>>>

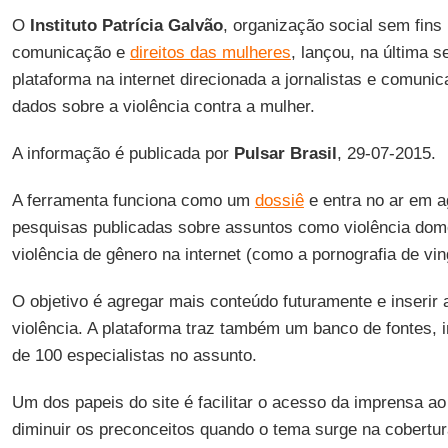
O
Instituto Patrícia Galvão
, organização social sem fins 
comunicação e
direitos das mulheres
, lançou, na última s
plataforma na internet direcionada a jornalistas e comun
dados sobre a violência contra a mulher.
A informação é publicada por
Pulsar Brasil
, 29-07-2015.
A ferramenta funciona como um
dossiê
e entra no ar em a
pesquisas publicadas sobre assuntos como violência domés
violência de gênero na internet (como a pornografia de vi
O objetivo é agregar mais conteúdo futuramente e inserir 
violência. A plataforma traz também um banco de fontes, 
de 100 especialistas no assunto.
Um dos papeis do site é facilitar o acesso da imprensa ao 
diminuir os preconceitos quando o tema surge na cobertur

<<<

_Task statement:_ Exactly as written, restate all of the data, leaving out the images.

_Your response:_
O
Instituto Patrícia Galvão
, organização social sem fins 
comunicação e
direitos das mulheres
, lançou, na última s
plataforma na internet direcionada a jornalistas e comun
dados sobre a violência contra a mulher.
A informação é publicada por
Pulsar Brasil
, 29-07-2015.
A ferramenta funciona como um
dossiê
e entra no ar em a
pesquisas publicadas sobre assuntos como violência domés
violência de gênero na internet (como a pornografia de vi
O objetivo é agregar mais conteúdo futuramente e inserir 
violência. A plataforma traz também um banco de fontes, 
de 100 especialistas no assunto.
Um dos papeis do site é facilitar o acesso da imprensa ao 
diminuir os preconceitos quando o tema surge na cobertur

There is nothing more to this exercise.